TASK STATEMENT
The lines from the one holding "Organizational Learning (477, 133)" to the end of the records below, exactly as written, are the only thing to return.

══════════

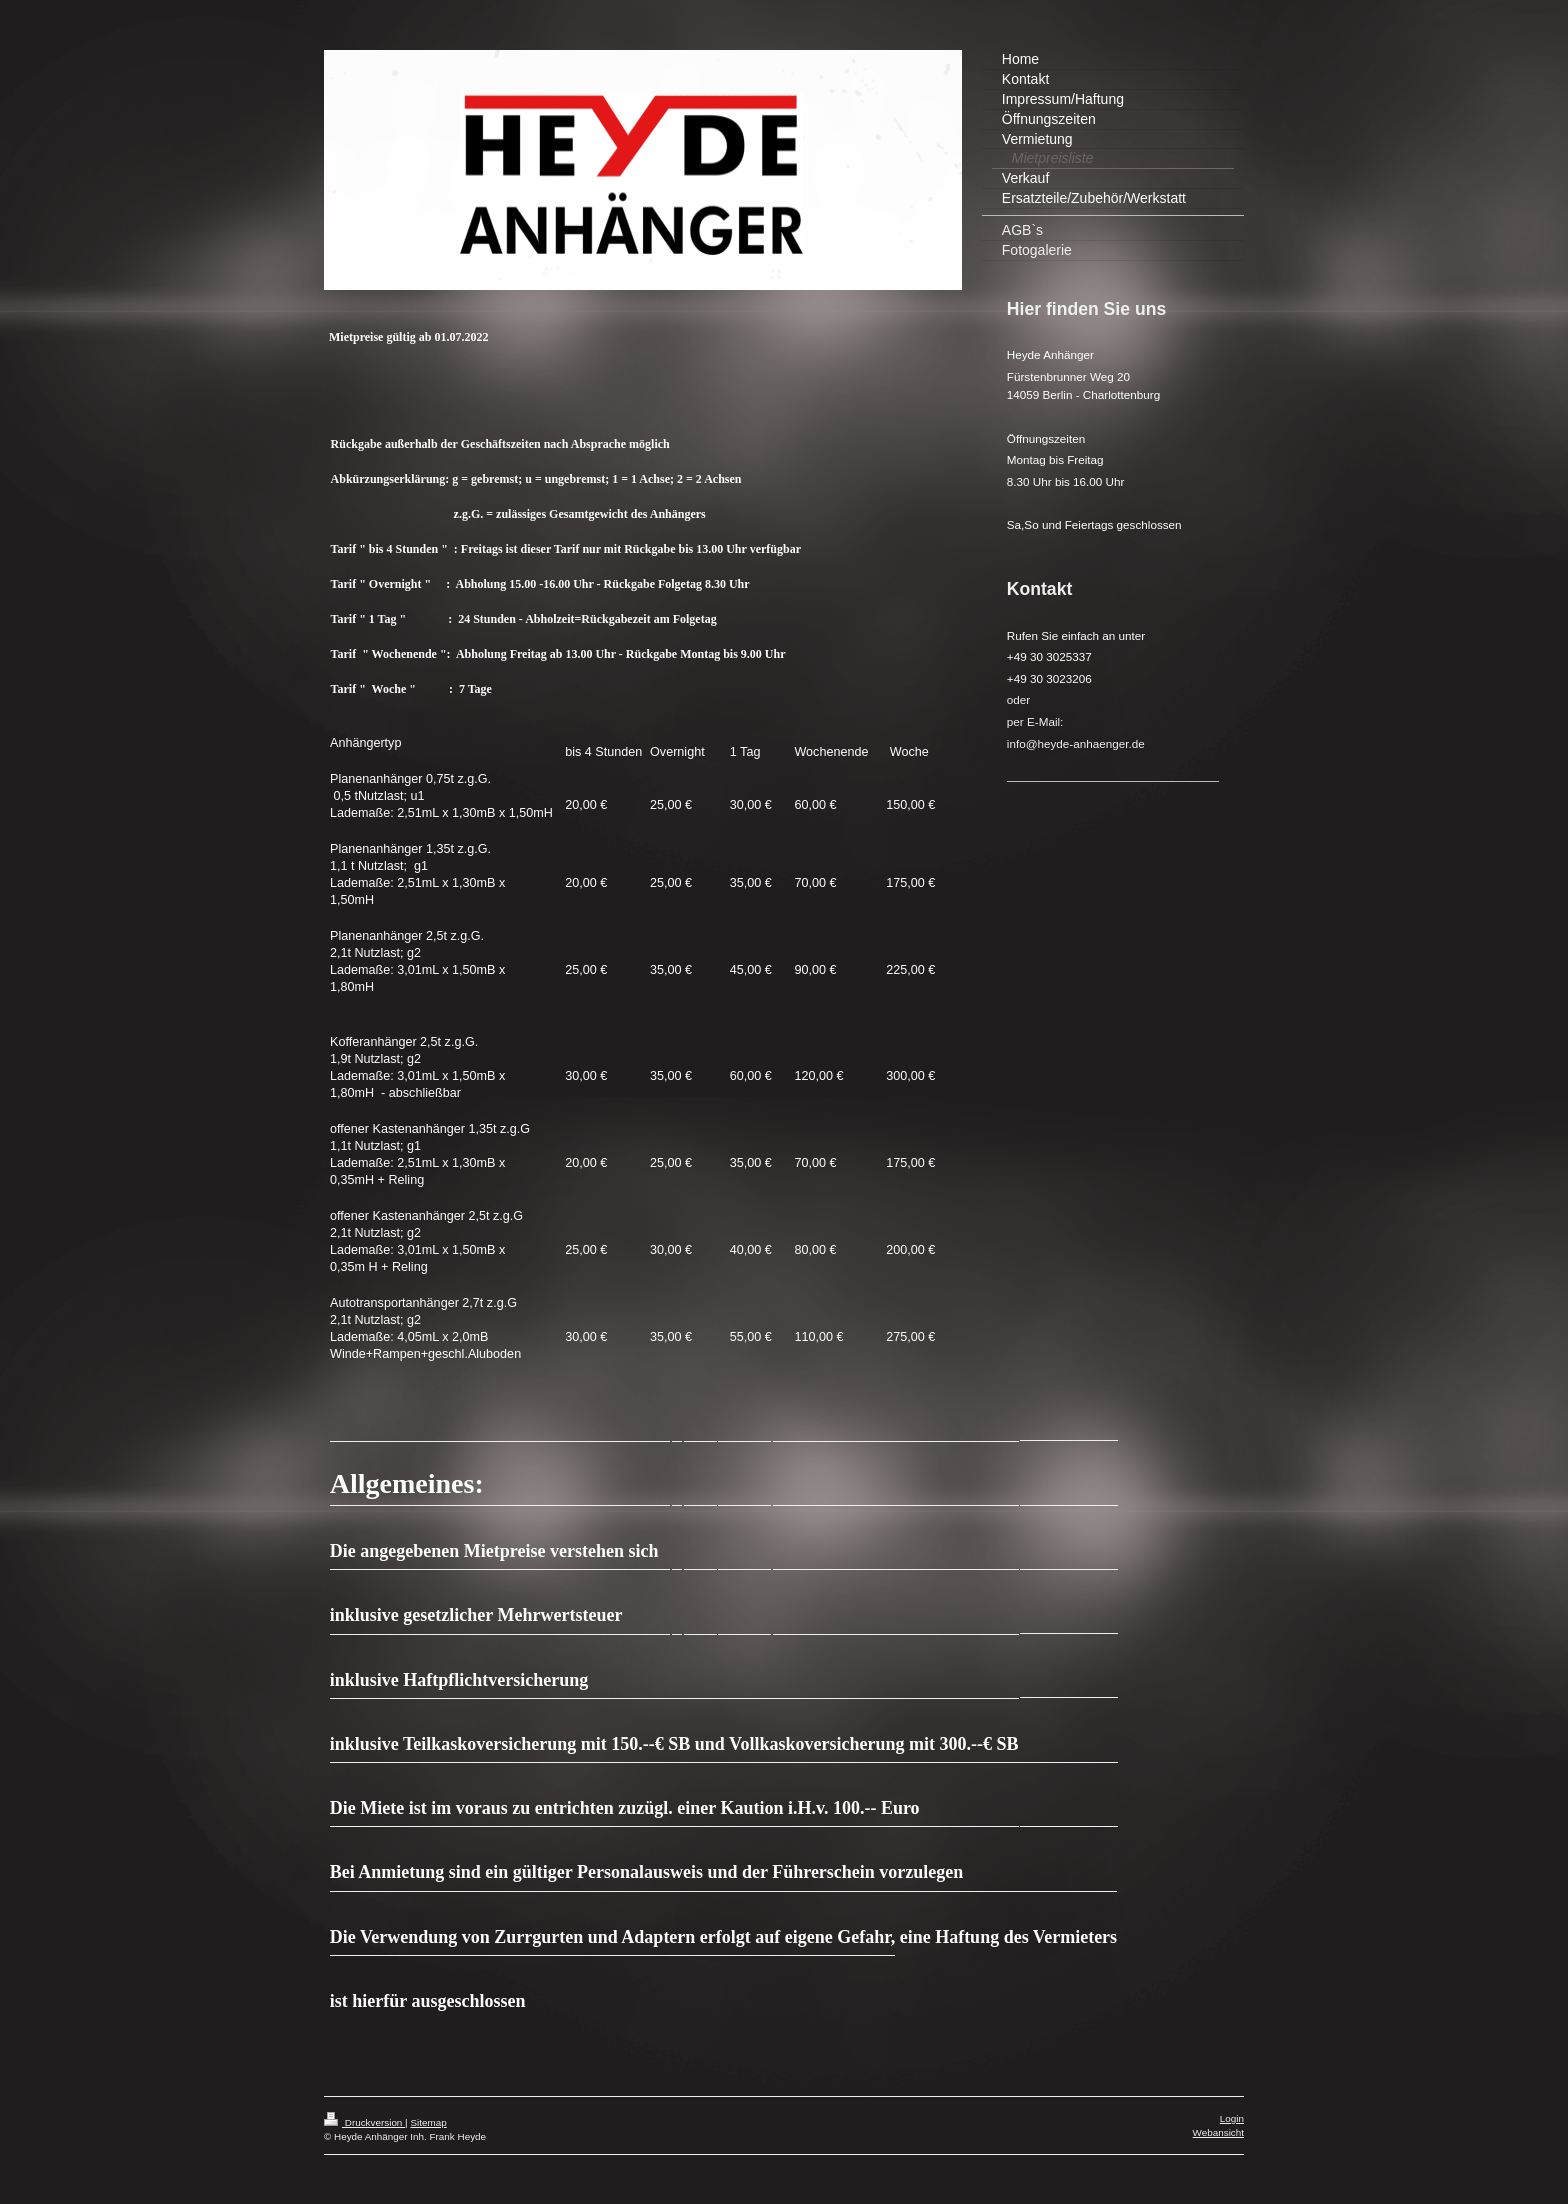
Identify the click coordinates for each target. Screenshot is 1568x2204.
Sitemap (428, 2121)
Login (1232, 2117)
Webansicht (1218, 2131)
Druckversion (364, 2121)
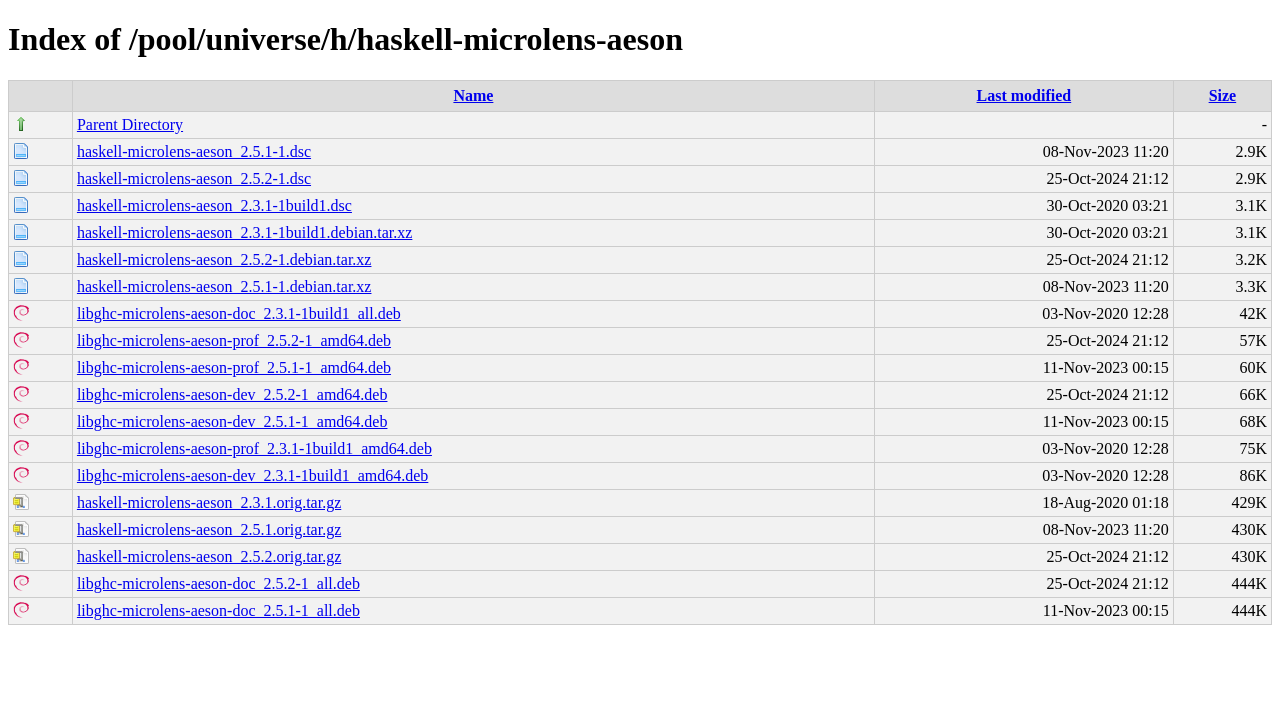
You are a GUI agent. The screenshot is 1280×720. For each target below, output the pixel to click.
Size (1223, 95)
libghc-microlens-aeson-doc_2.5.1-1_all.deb (218, 610)
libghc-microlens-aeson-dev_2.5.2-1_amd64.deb (232, 394)
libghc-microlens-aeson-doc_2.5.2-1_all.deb (218, 583)
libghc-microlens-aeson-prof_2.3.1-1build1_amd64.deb (254, 448)
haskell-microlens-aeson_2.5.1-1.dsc (194, 151)
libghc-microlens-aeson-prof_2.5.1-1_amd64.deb (234, 367)
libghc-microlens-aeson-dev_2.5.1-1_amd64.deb (232, 421)
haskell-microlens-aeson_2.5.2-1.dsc (194, 178)
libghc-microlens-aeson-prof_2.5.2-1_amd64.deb (234, 340)
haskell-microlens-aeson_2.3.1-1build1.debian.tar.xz (244, 232)
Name (473, 95)
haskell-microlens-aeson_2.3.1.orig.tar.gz (209, 502)
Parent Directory (130, 124)
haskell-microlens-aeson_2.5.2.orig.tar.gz (209, 556)
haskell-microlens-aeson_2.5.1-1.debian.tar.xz (224, 286)
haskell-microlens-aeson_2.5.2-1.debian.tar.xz (224, 259)
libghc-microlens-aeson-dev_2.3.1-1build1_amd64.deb (252, 475)
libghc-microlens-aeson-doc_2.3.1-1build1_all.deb (239, 313)
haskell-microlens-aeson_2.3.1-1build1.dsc (214, 205)
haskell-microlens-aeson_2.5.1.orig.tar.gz (209, 529)
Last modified (1024, 95)
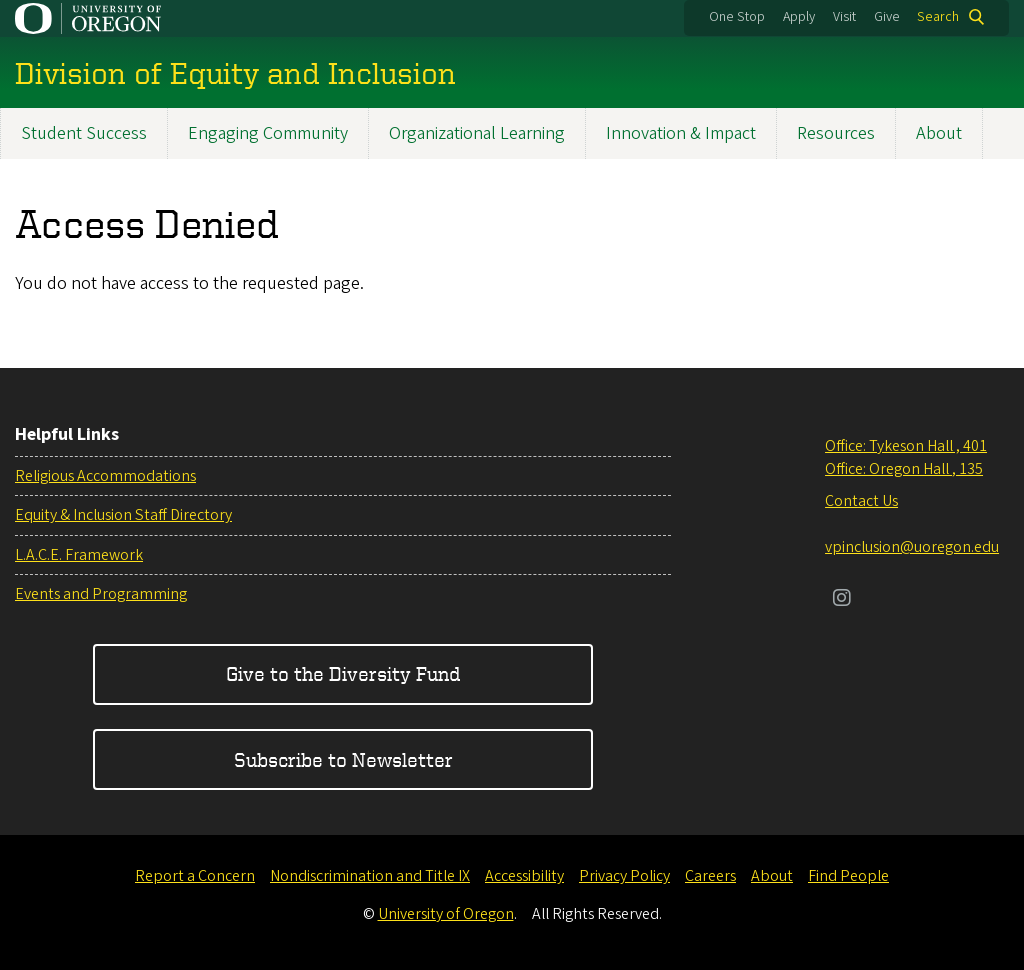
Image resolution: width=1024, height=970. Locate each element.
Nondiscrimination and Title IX (370, 876)
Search (938, 17)
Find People (848, 876)
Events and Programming (101, 594)
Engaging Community (268, 133)
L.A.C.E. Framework (79, 555)
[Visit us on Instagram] (842, 600)
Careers (710, 876)
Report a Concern (195, 876)
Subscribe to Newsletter (343, 759)
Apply (799, 17)
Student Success (84, 133)
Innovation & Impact (681, 133)
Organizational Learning (477, 133)
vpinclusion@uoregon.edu (912, 547)
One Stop (737, 17)
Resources (836, 133)
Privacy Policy (624, 876)
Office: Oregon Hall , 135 (904, 469)
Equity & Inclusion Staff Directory (123, 515)
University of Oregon (446, 914)
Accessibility (524, 876)
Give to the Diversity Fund (343, 673)
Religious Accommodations (105, 476)
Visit (844, 17)
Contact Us (861, 501)
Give (887, 17)
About (939, 133)
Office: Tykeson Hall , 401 (906, 446)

══════════

RESPONSE AREA
Organizational Learning (477, 133)
vpinclusion@uoregon.edu (912, 547)
One Stop (737, 17)
Resources (836, 133)
Privacy Policy (624, 876)
Office: Oregon Hall , 135 (904, 469)
Equity & Inclusion Staff Directory (123, 515)
University of Oregon (446, 914)
Accessibility (524, 876)
Give to the Diversity Fund (343, 673)
Religious Accommodations (105, 476)
Visit (844, 17)
Contact Us (861, 501)
Give (887, 17)
About (939, 133)
Office: Tykeson Hall , 401 (906, 446)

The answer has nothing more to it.